= Carolyn Seepersad =

American mechanical engineer

Carolyn Conner Seepersad is an American mechanical engineer and Eugene C. Gwaltney, Jr. School Chair, George W. Woodruff School of Mechanical Engineering at Georgia Tech, and editor-in-chief of the ASME Journal of Mechanical Design. Topics in her research include additive manufacturing, stereolithography, the integration of design simulation with rapid prototyping, and the use in vibration isolation and impact protection of 3d structures with unusual mechanical properties such as anisotropic or negative stiffness.

==Education and career==
Seepersad was the youngest of three sisters in a farming family in Valley Fork, West Virginia; her father was a retired Air Force non-commissioned officer. She majored in mechanical engineering at West Virginia University, graduating in 1996. She went to the University of Oxford as a Rhodes Scholar, earning a combined bachelor's and master's degree in philosophy, politics and economics in 1998. It was at Oxford that she met her husband, Clyde Seepersad, another Rhodes Scholar from Trinidad and Tobago. Next, she went to Georgia Tech for doctoral study in mechanical engineering, earning another master's degree in 2001 and completing her Ph.D. in 2004.

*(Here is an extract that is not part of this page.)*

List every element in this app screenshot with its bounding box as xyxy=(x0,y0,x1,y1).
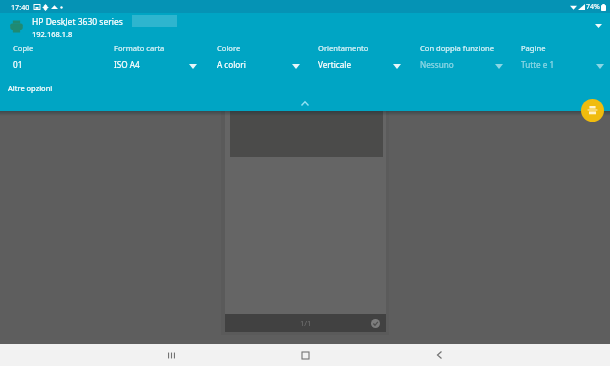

She became an assistant professor of mechanical engineering at the University of Texas at Austin in 2005. She was founding director of the Center for Additive Manufacturing and Design Innovation there, before returning to Georgia Tech in 2023 as Woodruff professor. In 2026 she was named Eugene C. Gwaltney, Jr. School Chair.

She became editor-in-chief of the ASME Journal of Mechanical Design in 2023.

==Recognition==
Seepersad was a 2010 recipient of the University of Texas Regents' Outstanding Teaching Awards. In 2013, she received the Outstanding New Mechanical Engineering Educator award of the American Society for Engineering Education. In 2019, the West Virginia University Mechanical and Aerospace Engineering Department listed Seepersad in their Academy of Distinguished Alumni. In 2020, she was named to the University of Texas System Academy of Distinguished Teachers.

In 2009, Seepersad received the inaugural International Outstanding Young Researcher in Freeform and Additive Manufacturing Award, given annually at the Solid Freeform Fabrication Symposium. Seepersad was named a Fellow of the American Society of Mechanical Engineers (ASME) in 2020. She received the 2022 Design Automation Award of the ASME, given in recognition of "sustained meritorious contribution to research in Design Automation".